2. The Korea-style Law Firm shall keep the share certificates until it provides a third party with a certificate of 3.6 billion won of protection (no specified number of shares) of the Plaintiff, which is scheduled to be a policeman by d○○○○○○○ on July 2012.

3. When a ○○○○○ provides the Plaintiff with a certificate of 3.6 billion won, the stock certificates shall be immediately refunded to ○○○○○○○○. Therefore, when a ○○○○○○ does not provide the Plaintiff with a certificate of 3.6 billion won as stated in paragraph (2), the ○○○○○○○ does not return the stock certificates to ○○○○○○○○○○○.

3) On June 26, 2012, the Plaintiff and D○○○○○○ drafted an additional agreement (Evidence A No. 9) with the following content.

Additional Agreements

On June 4, 2012, the Plaintiff (hereinafter referred to as the “transferor”) entered into a share acquisition agreement (hereinafter referred to as the “this agreement”) with the ○○○○○○○○○○○○○○○○ (hereinafter referred to as the “O○○○○○○”) and entered into a written agreement on June 4, 2012, and conducted an on-site inspection on the ○○○○○○○○○ on the basis of the transferor’s statement, but as a result of the actual inspection, there was a difference between the matters stated by the transferor as a result of the actual inspection, thereby preparing an additional agreement following the present agreement and the first agreement, and the additional agreement shall take precedence over the contract and the first agreement.

1. The sales amount shall be adjusted from 4.6 billion won to 3.7 billion won, and the down payment shall be one billion won and the remainder shall be adjusted to 2.7 billion won.

3. In the event that a d○○○○ is finally delistinged, the transferor shall immediately return the funds that the transferee invested to the transferee, without any condition as to the amount of the base payment out of the purchase price, and the transferor and the ○○○○○○ is jointly and severally refunded to the transferee without any condition as to the funds that the transferee invested to the ○○○○○○○○○○○○○.

4) Meanwhile, the main contents disclosed by ○○○○○○ to the electronic publication system are as follows.

Date

Details

June 5, 2012

A decision to acquire from the plaintiff 4.6 billion won the shares of ○○○○○○○○○○○○○○○ shares (100% shares) of 64,000 shares (10% shares)

Date of delivery of share certificates: June 4, 2012

A down payment schedule: A down payment of KRW 1 billion on June 4, 2012, and the balance of KRW 3.6 billion on June 9, 2012.

June 11, 2012

Determination on Capital Subscription

· Ordinary Shares 7,200,000 per share (the par value and issue value per share of KRW 500, total of KRW 3.6 billion)

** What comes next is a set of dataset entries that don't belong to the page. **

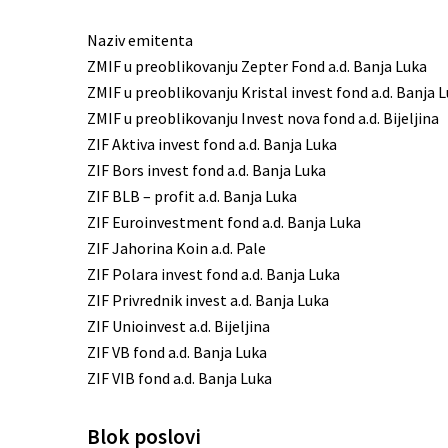
Naziv emitenta
ZMIF u preoblikovanju Zepter Fond a.d. Banja Luka
ZMIF u preoblikovanju Kristal invest fond a.d. Banja 
ZMIF u preoblikovanju Invest nova fond a.d. Bijeljina
ZIF Aktiva invest fond a.d. Banja Luka
ZIF Bors invest fond a.d. Banja Luka
ZIF BLB – profit a.d. Banja Luka
ZIF Euroinvestment fond a.d. Banja Luka
ZIF Jahorina Koin a.d. Pale
ZIF Polara invest fond a.d. Banja Luka
ZIF Privrednik invest a.d. Banja Luka
ZIF Unioinvest a.d. Bijeljina
ZIF VB fond a.d. Banja Luka
ZIF VIB fond a.d. Banja Luka
Blok poslovi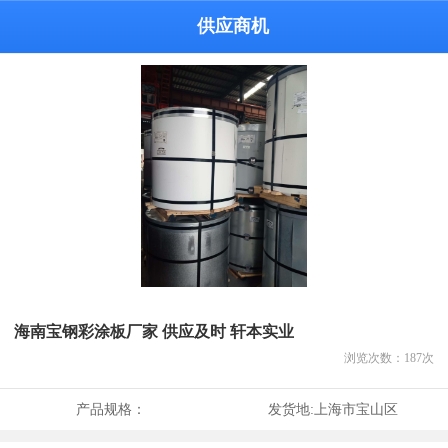
供应商机
海南宝钢彩涂板厂家 供应及时 轩本实业
浏览次数：
187
次
产品规格：
发货地:
上海市宝山区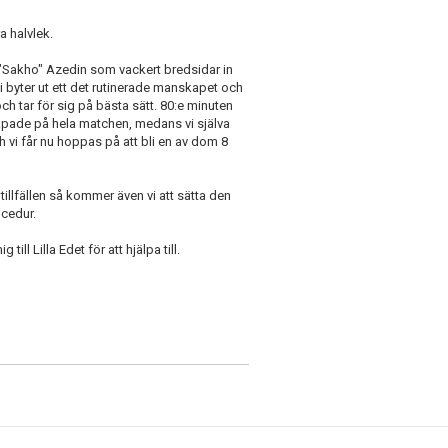
a halvlek.
d "Sakho" Azedin som vackert bredsidar in
i byter ut ett det rutinerade manskapet och
ch tar för sig på bästa sätt. 80:e minuten
 skapade på hela matchen, medans vi själva
vi får nu hoppas på att bli en av dom 8
 tillfällen så kommer även vi att sätta den
ocedur.
l Lilla Edet för att hjälpa till.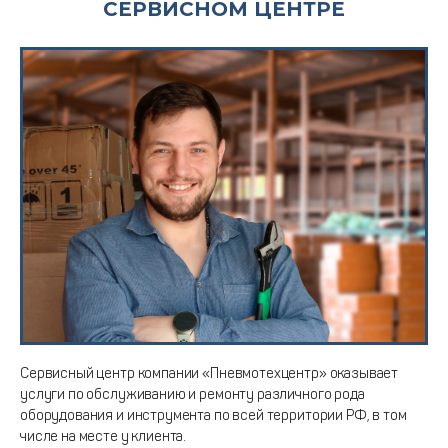
СЕРВИСНОМ ЦЕНТРЕ
Сервисный центр компании «Пневмотехцентр» оказывает
услуги по обслуживанию и ремонту различного рода
оборудования и инструмента по всей территории РФ, в том
числе на месте у клиента.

method: A third party allocation certificate;

Persons subject to allocation of third party: Plaintiffs (the full amount of 7,200,000 weeks) (the number of protected deposits for one year);

· Payment Date: June 27, 2012

The scheduled date of issuance of new and new shares: July 11, 2012.

June 13, 201

Determination of Merger

A surviving company after a merger: D○○○○, and a extinguished company after a merger: ○○○○○

· merger contract date: June 12, 2012

· Merger Date: August 21, 2012

June 27, 2012

Report on Termination of Merger, etc.

On June 4, 2012, the date of entering into a underwriting agreement:

The date of delivery of sovereignty: June 4, 2012

The schedule for the payment of down payment: 1 billion won of down payment: 3.6.4 June 2012; and 3.6 billion won of the remainder.

June 9, 2012

- On June 9, 2012, the remainder of KRW 3.6 billion was unpaid to the Plaintiff, and on June 11, 2012, the Plaintiff’s claim 3.6 billion won was paid as shares and allocated to the Plaintiff new shares at D○○○○○○ (7.2 million shares) on June 27, 2012. The subscription and payment are completed on June 27, 2012.

5) On July 19, 2012, when the de-listing of d○○○○ was decided, the Plaintiff and d○○○○○○ constituted a final agreement (Evidence A No. 10) with the following content on July 20, 2012.

Final Agreements

On June 4, 2012, the Plaintiff (hereinafter referred to as the “transferor”) and the d○○○○○○○○○○○ (hereinafter referred to as the “transferee”) concluded the share acquisition agreement (hereinafter referred to as the “this agreement”) on June 4, 2012, and entered into an additional agreement on June 26, 2012, on the basis of the transferor’s statement, the Plaintiff’s actual inspection on the ○○○○○○○○○○○○○○ on the ground of the transferor’s statement, but as the result of the actual inspection differs from the matters stated by the transferor, the contract and the agreement were followed by the additional agreement, and the final agreement was prepared. This final agreement shall take precedence over the contract and the agreement, and the additional agreement.

- - Foods

1. The transferor and transferee shall pay the purchase price by adjusting the following agreement:

(1) The purchase price shall be adjusted from 3.7 billion won to 1. billion won.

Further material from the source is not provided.